- Opening Delimiter -
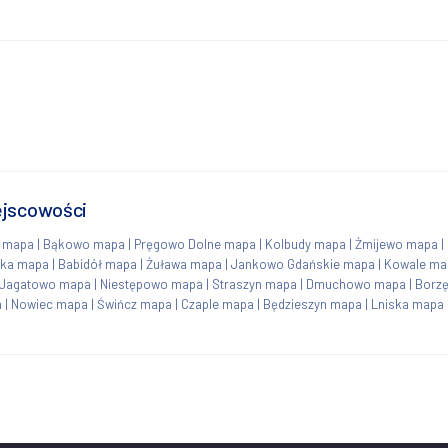
ejscowości
o mapa
|
Bąkowo mapa
|
Pręgowo Dolne mapa
|
Kolbudy mapa
|
Żmijewo mapa
|
wka mapa
|
Babidół mapa
|
Żuława mapa
|
Jankowo Gdańskie mapa
|
Kowale ma
Jagatowo mapa
|
Niestępowo mapa
|
Straszyn mapa
|
Dmuchowo mapa
|
Borz
a
|
Nowiec mapa
|
Świńcz mapa
|
Czaple mapa
|
Będzieszyn mapa
|
Lniska mapa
- Closing Delimiter -
Task directions: Transcribe all the material exactly; skip every image.

Task output:
ejscowości
o mapa
|
Bąkowo mapa
|
Pręgowo Dolne mapa
|
Kolbudy mapa
|
Żmijewo mapa
|
wka mapa
|
Babidół mapa
|
Żuława mapa
|
Jankowo Gdańskie mapa
|
Kowale ma
Jagatowo mapa
|
Niestępowo mapa
|
Straszyn mapa
|
Dmuchowo mapa
|
Borz
a
|
Nowiec mapa
|
Świńcz mapa
|
Czaple mapa
|
Będzieszyn mapa
|
Lniska mapa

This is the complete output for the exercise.